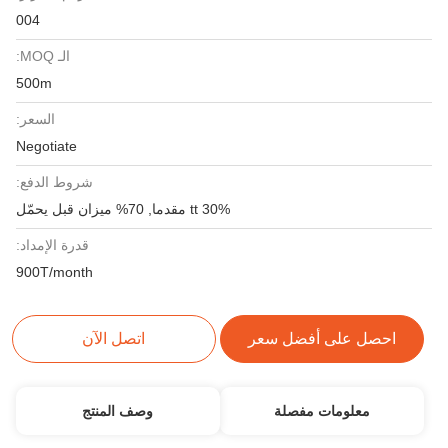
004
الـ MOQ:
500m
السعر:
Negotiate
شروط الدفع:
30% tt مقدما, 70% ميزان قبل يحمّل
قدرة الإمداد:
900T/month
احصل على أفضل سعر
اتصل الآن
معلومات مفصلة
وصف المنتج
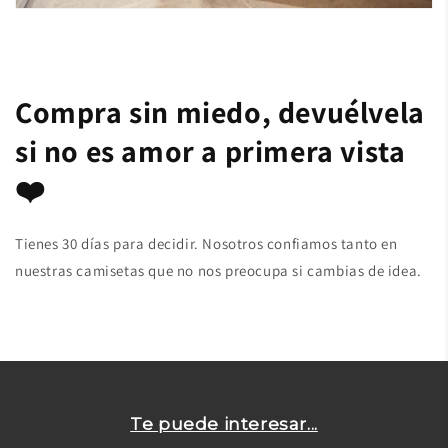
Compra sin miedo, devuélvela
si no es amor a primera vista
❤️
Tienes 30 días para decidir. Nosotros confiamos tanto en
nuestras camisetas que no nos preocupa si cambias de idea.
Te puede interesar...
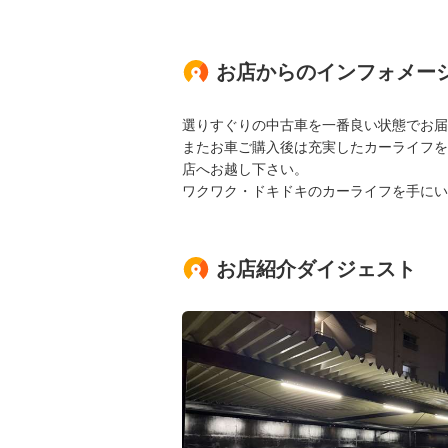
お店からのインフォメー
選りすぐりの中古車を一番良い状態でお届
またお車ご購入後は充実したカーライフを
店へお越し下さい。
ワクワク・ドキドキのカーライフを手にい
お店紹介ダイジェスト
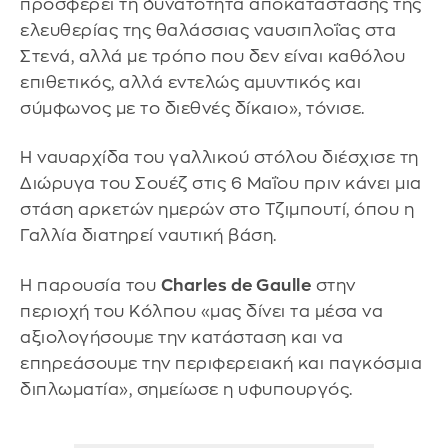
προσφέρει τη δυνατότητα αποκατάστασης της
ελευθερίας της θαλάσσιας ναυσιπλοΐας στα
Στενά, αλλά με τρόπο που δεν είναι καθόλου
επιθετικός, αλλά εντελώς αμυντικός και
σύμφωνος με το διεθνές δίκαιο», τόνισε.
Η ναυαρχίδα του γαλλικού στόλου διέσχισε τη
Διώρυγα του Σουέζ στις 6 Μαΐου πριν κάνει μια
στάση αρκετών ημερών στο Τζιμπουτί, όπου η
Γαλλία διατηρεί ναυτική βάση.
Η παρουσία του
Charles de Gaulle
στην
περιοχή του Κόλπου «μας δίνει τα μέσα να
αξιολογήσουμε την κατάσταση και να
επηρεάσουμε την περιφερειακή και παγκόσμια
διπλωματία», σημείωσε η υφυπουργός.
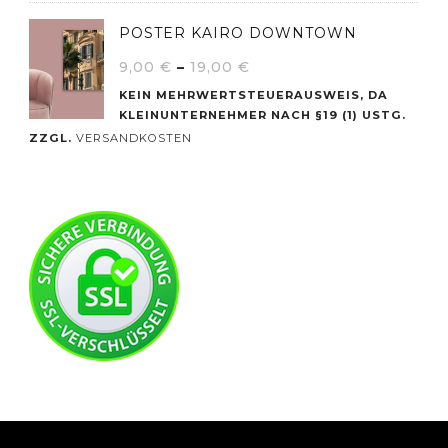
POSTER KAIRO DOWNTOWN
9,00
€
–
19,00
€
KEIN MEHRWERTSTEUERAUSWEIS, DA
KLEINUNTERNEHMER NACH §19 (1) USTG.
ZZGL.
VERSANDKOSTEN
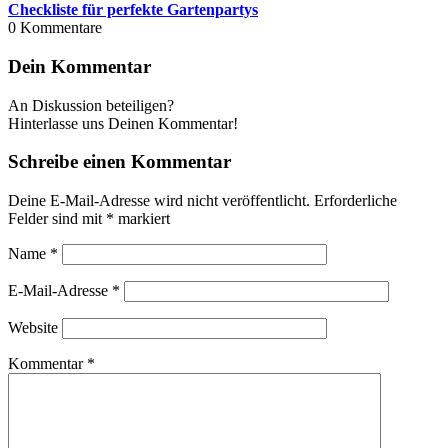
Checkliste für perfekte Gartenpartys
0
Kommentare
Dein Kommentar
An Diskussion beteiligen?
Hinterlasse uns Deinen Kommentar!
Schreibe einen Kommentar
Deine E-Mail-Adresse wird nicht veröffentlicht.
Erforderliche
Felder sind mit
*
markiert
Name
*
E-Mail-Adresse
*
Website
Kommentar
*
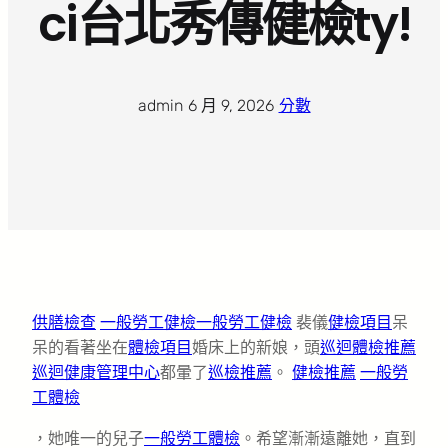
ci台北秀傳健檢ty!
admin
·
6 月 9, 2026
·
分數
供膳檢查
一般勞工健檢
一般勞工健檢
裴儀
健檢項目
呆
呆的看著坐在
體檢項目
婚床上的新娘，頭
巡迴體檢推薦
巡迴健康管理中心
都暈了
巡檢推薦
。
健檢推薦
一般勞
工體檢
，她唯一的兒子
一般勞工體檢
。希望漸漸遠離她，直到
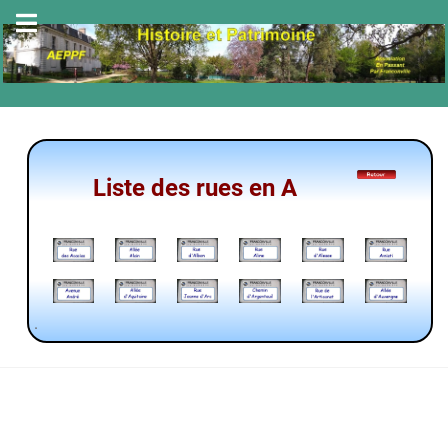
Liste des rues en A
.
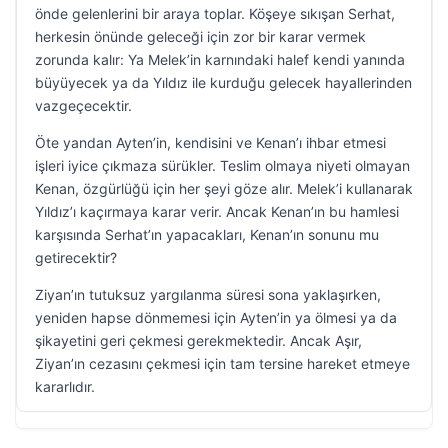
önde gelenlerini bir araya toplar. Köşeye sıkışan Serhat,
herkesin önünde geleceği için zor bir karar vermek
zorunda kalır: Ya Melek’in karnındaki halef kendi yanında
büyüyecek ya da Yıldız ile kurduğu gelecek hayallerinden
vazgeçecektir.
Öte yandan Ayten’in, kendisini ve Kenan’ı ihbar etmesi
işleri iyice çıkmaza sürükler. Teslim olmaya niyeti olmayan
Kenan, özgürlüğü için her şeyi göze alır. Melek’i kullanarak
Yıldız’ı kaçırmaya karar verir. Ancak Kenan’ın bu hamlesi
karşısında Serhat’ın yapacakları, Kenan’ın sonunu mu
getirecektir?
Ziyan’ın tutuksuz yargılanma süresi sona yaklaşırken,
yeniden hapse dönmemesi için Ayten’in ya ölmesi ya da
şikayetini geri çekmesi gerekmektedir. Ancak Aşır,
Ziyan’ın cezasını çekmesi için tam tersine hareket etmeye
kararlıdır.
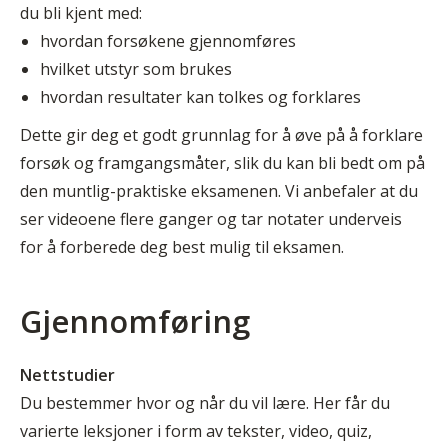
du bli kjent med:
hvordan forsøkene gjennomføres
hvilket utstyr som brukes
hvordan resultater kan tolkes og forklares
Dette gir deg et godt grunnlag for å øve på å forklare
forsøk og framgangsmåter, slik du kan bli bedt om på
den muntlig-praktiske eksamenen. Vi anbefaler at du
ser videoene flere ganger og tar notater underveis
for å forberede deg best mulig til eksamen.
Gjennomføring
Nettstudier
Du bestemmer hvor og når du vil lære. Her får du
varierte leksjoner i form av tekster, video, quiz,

* Task objective: The answer should be a bare number: the count of lines above in which the word "αλλά" occurs.

* Solution to this problem: 2